*Saved entries*:
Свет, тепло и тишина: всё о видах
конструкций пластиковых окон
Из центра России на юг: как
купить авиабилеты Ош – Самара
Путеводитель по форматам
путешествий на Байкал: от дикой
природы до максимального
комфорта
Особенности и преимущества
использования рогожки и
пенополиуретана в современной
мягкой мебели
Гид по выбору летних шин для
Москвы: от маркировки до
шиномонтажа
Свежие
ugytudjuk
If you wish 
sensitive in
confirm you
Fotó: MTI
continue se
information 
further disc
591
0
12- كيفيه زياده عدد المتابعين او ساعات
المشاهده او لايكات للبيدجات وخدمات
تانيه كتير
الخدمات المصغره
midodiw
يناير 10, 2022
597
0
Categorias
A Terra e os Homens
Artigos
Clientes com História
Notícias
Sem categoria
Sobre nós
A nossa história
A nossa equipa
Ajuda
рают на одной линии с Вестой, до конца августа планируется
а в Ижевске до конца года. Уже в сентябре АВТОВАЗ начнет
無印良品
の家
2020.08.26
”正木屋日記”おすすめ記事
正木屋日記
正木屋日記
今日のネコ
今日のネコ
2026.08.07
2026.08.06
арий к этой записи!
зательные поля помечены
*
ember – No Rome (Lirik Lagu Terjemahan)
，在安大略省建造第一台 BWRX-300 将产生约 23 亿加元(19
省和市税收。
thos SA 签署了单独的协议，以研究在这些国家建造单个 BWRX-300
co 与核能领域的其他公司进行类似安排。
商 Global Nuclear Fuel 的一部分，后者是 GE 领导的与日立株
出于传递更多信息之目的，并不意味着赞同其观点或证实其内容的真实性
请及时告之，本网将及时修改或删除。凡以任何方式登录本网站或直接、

*Exercise directions*: Every line from the one containing "thos SA 签署了单独的协议，以研究在这些国家建造单个 BWRX-300" through the last line above should be retyped exactly; no other lines are wanted.

*Answer*:
thos SA 签署了单独的协议，以研究在这些国家建造单个 BWRX-300
co 与核能领域的其他公司进行类似安排。
商 Global Nuclear Fuel 的一部分，后者是 GE 领导的与日立株
出于传递更多信息之目的，并不意味着赞同其观点或证实其内容的真实性
请及时告之，本网将及时修改或删除。凡以任何方式登录本网站或直接、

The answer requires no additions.